Disclaimer:  My one regret, though an iffy one, is this post just might promote site traffic to Get Real Philippines.  But it would have been worth it if just one reader gets saved from eternal intellectual damnation.  Also, I side with the good sisters of STC on the original issue.

Facebook and Doronila

The connection looks remote. The first is a social web phenom, albeit an abuser of privacy rights of those who choose to join. The second is an old-school journalist in the Philippines who, unfortunately, has ‘lost it.’

Because Facebook exists, I have decided to make good on a teeny protest against the inanity of broadsheet newspapers, especially the Inquirer, who thinks highly enough of Amando Doronila to keep running his unreadable stuffs. And stuffs they are. The protest is simple: I will no longer be a paid subscriber to the Inquirer’s print version. In any case, I’m sure the newspaper will survive (it has enough ‘friends’ in the economy who will pay for ads). It’s also a protest against the presence of one Rigoberto Tiglao on the newspaper’s pages.

The protest is on balance easy, even profitable. Some news is still important. But aha, that’s where web 2.0 kicks in. The news I think important are those some FB friends consider as well. I noticed that we ‘help’ each other by linking to things we may agree – and more often – disagree on. This makes for an interesting experience. My news world has expanded to include the two Times (Los Angeles and New York), the Philippine Star (which used to have some kind of strange bias a while back), the Manila Standard (which is fast becoming the better version of the Daily Tribune), something called the Onion, and even that openly unbiased wanna-bee called Rappler.com. The reality is that everything out there has a bias, so caveat lector be.

Doronila has already taken up enough of my time. Fool that I was, I kept hoping there might still be some redeeming value in his pieces, but it seems that the better ‘gamble’ is to just say No. Now, I no longer have to pay real money to the Inquirer, but can keep a tab on what’s up through FB friends’ links. The nice thing is that pulling the plug was painless. I simply told the household help to call up, on the landline, the local news vendor. The dogs will miss barking at the delivery guy, but they have other folks to bark at.

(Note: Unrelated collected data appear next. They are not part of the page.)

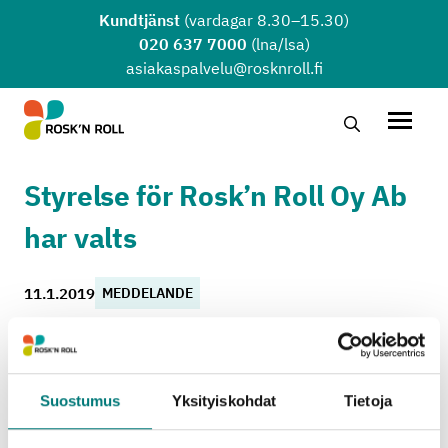
Hoppa till huvudinnehållet
Kundtjänst
(vardagar 8.30–15.30)
020 637 7000
(lna/lsa)
asiakaspalvelu@rosknroll.fi
Sök …
Öppna
Styrelse för Rosk’n Roll Oy Ab
har valts
11.1.2019
MEDDELANDE
Östra Nylands Avfallsservice Ab och Rosk’n Roll Oy
Ab fusionerades från årets början. Vid en extra
bolagsstämma den 10.1.2019 valdes en ny styrelse
Suostumus
Yksityiskohdat
Tietoja
för det fusionerade avfallsbolaget.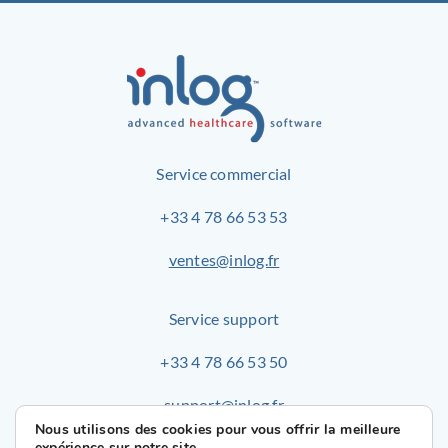
Service commercial
+33 4 78 66 53 53
ventes@inlog.fr
Service support
+33 4 78 66 53 50
support@inlog.fr
Nous utilisons des cookies pour vous offrir la meilleure
expérience sur notre site.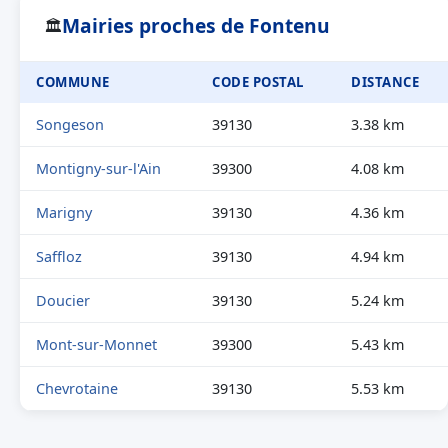
Mairies proches de Fontenu
🏛
COMMUNE
CODE POSTAL
DISTANCE
Songeson
39130
3.38 km
Montigny-sur-l'Ain
39300
4.08 km
Marigny
39130
4.36 km
Saffloz
39130
4.94 km
Doucier
39130
5.24 km
Mont-sur-Monnet
39300
5.43 km
Chevrotaine
39130
5.53 km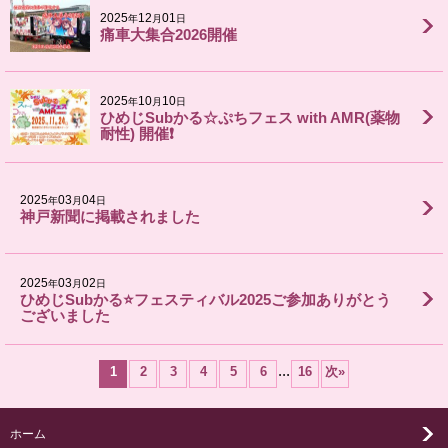
2025
12
01
年
月
日
痛車大集合2026開催
2025
10
10
年
月
日
ひめじSubかる☆ぷちフェス with AMR(薬物
耐性) 開催❗
2025
03
04
年
月
日
神戸新聞に掲載されました
2025
03
02
年
月
日
ひめじSubかる⭐️フェスティバル2025ご参加ありがとう
ございました
...
1
2
3
4
5
6
16
次
»
ホーム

It now turns out that FB has some personal value even if I can’t get a piece of its IPO incomings. I get to avoid P1,000/month of news print subscription fees. That’s not exactly peanuts. (It’s more expensive by twice than the monthly dues on an unli-call/text postpaid plan at the post-merger Sun.) The capitalized present value of this opportunity ‘gain’ is roughly US$1,200. Not bad as my valuation of my FB friends’ news-wise wisdom.

Finally, I must thank Mr. Doronila for getting me to think about the matter. He didn’t exactly show me the way, but, hey, you can’t win it all.